-
Notifications
You must be signed in to change notification settings - Fork 458
Description
TODO: Fix the 28-bit limit on CIGAR length size in the internal memory structures.
While we have no immediate plans to support reads several Gb long, we do support references this long now.

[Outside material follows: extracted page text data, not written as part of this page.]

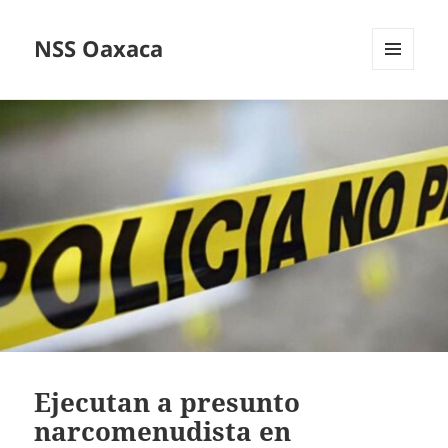
NSS Oaxaca
MENÚ
Y
WIDGETS
Ejecutan a presunto
narcomenudista en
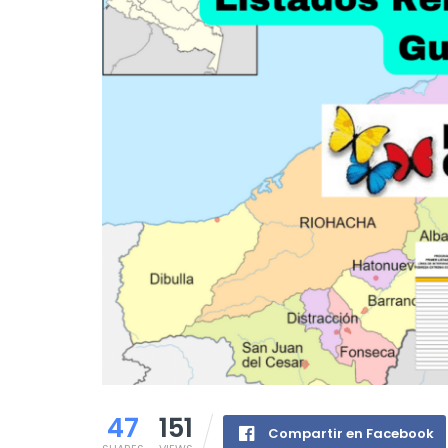
47
151
Compartir en Facebook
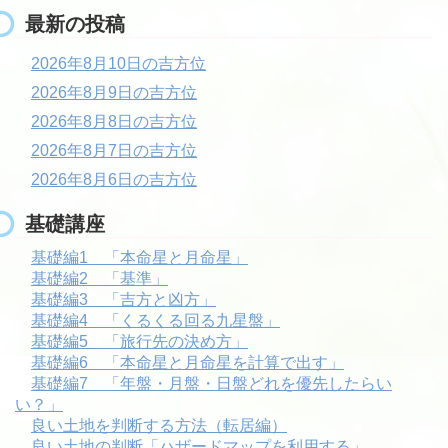
最新の投稿
2026年8月10日の吉方位
2026年8月9日の吉方位
2026年8月8日の吉方位
2026年8月7日の吉方位
2026年8月6日の吉方位
基礎講座
基礎編1 「本命星と月命星」
基礎編2 「基準」
基礎編3 「吉方と凶方」
基礎編4 「くるくる回る九星盤」
基礎編5 「旅行先の決め方」
基礎編6 「本命星と月命星を計算で出す」
基礎編7 「年盤・月盤・日盤どれを優先したらい
い？」
良い土地を判断する方法（転居編）
良い土地の判断「ハザードマップを利用する」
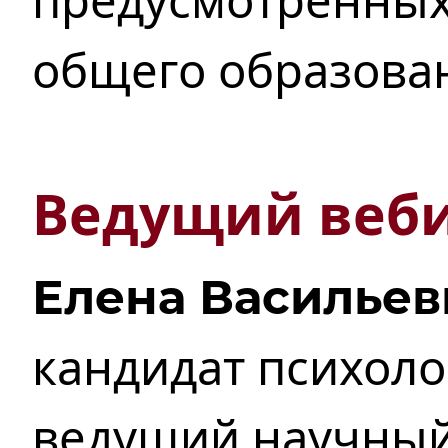
предусмотренных
общего образова
Ведущий веб
Елена Васильев
кандидат психоло
ведущий научный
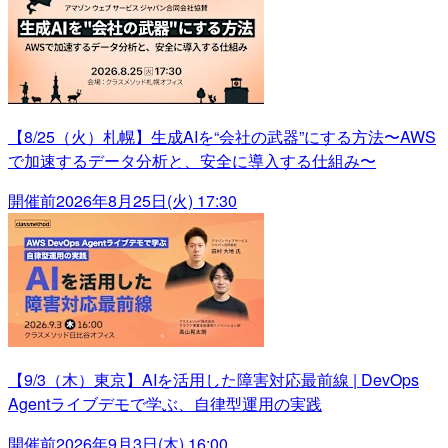
【8/25（火）札幌】生成AIを“会社の武器”にする方法〜AWS
で加速するデータ分析と、安全に導入する仕組み〜
開催前
2026年8月25日(火) 17:30
【9/3（木）東京】AIを活用した障害対応最前線 | DevOps
Agentライブデモで学ぶ、自律型運用の実践
開催前
2026年9月3日(木) 16:00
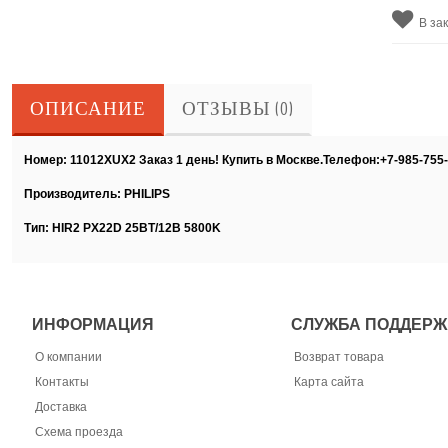
В за
ОПИСАНИЕ
ОТЗЫВЫ (0)
Номер: 11012XUX2 Заказ 1 день! Купить в Москве.Телефон:+7-985-755
Производитель: PHILIPS
Тип: HIR2 PX22D 25ВТ/12В 5800K
ИНФОРМАЦИЯ
СЛУЖБА ПОДДЕРЖ
О компании
Возврат товара
Контакты
Карта сайта
Доставка
Схема проезда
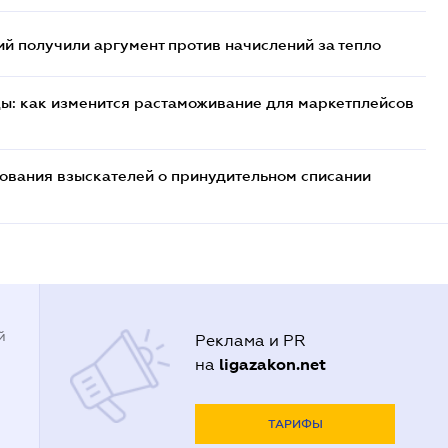
 получили аргумент против начислений за тепло
цы: как изменится растаможивание для маркетплейсов
бования взыскателей о принудительном списании
й
Реклама и PR
ligazakon.net
на
ТАРИФЫ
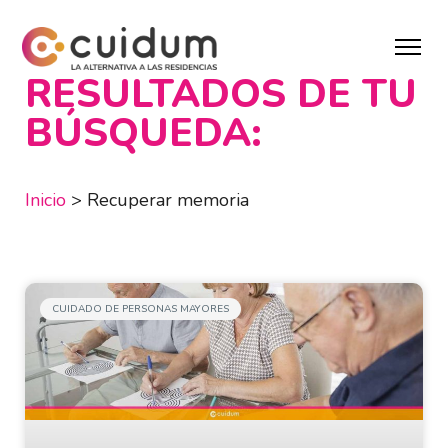
RESULTADOS DE TU
BÚSQUEDA:
Inicio
>
Recuperar memoria
CUIDADO DE PERSONAS MAYORES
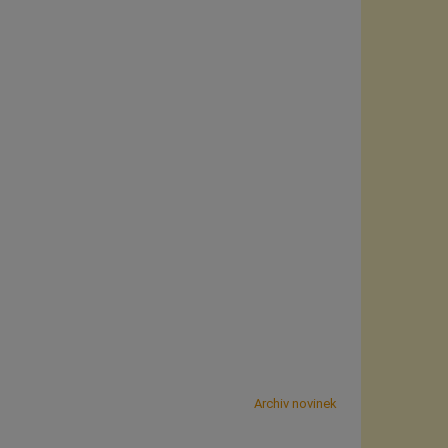
Archiv novinek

However exome or tRNA style alignments (eg tophat) can produce long reference alignments by the addition of huge N ref-skip ops. Such alignments would be rare to be over 1Gb in genuine cases, but there is always room for badly mapped data and errors, plus there is potential for this to happen with circular genomes.
An example:
@SQ SN:LONG LN:8000000000
SRR065390.14978392 16 LONG 2 1 27M7000000000N73M * 0 0 CCTAGCCCTAACCCTAACCCTAACCCTAGCCTAAGCCTAAGCCTAAGCCTAAGCCTAAGCCTAAGCCTAAGCCTAAGCCTAAGCCTAAGCCTAAGCCTAA #############################@B?8B?BA@@DDBCDDCBC@CDCDCCCCCCCCCCCCCCCCCCCCCCCCCCCCCCCCCCCCCCCCCCCCCCC
Samtools currently states:
$ samtools view ~/tmp/long.sam
[E::sam_parse1] numeric value out of allowed range
[W::sam_read1] Parse error at line 2
[main_samview] truncated file.
We can try chopping it up, but even 1000000000N1000000000N1000000000N1000000000N1000000000N1000000000N1000000000N doesn't work due to the 28-bit size limit in BAM's cigar handling. The internals of htslib shouldn't be so wedded to the BAM on disk format and ought to be using more than 28-bits. The SAM parser at least can swallow this if we go below 28-bits. eg:
@SQ SN:LONG LN:8000000000
SRR065390.14978392 16 LONG 2 1 27M200000000N200000000N200000000N200000000N200000000N200000000N200000000N200000000N200000000N200000000N200000000N200000000N200000000N200000000N200000000N200000000N200000000N200000000N200000000N200000000N200000000N200000000N200000000N200000000N200000000N200000000N200000000N200000000N200000000N200000000N200000000N200000000N200000000N200000000N200000000N73M * 0 0 CCTAGCCCTAACCCTAACCCTAACCCTAGCCTAAGCCTAAGCCTAAGCCTAAGCCTAAGCCTAAGCCTAAGCCTAAGCCTAAGCCTAAGCCTAAGCCTAA #############################@B?8B?BA@@DDBCDDCBC@CDCDCCCCCCCCCCCCCCCCCCCCCCCCCCCCCCCCCCCCCCCCCCCCCCC
It can be written to BAM this way. Region queries pull this out OK. Also samtools mpileup -r LONG:7000000000-8000000000 ~/tmp/long3.bam works (after a suitably long pregnant pause).
There are issues with the CRAM decoder though:
$ samtools view ~/tmp/long3.cram
SRR065390.14978392 16 LONG 2 1 27M20678144N73M * 0 0 CCTAGCCCTAACCCTAACCCTAACCCTAGCCTAAGCCTAAGCCTAAGCCTAAGCCTAAGCCTAAGCCTAAGCCTAAGCCTAAGCCTAAGCCTAAGCCTAA #############################@B?8B?BA@@DDBCDDCBC@CDCDCCCCCCCCCCCCCCCCCCCCCCCCCCCCCCCCCCCCCCCCCCCCCCC
I think this is actually the same bug in a different guise. CRAM is combining multiple neighbouring op codes together, but in doing so is overflowing the internal 28-bit limit.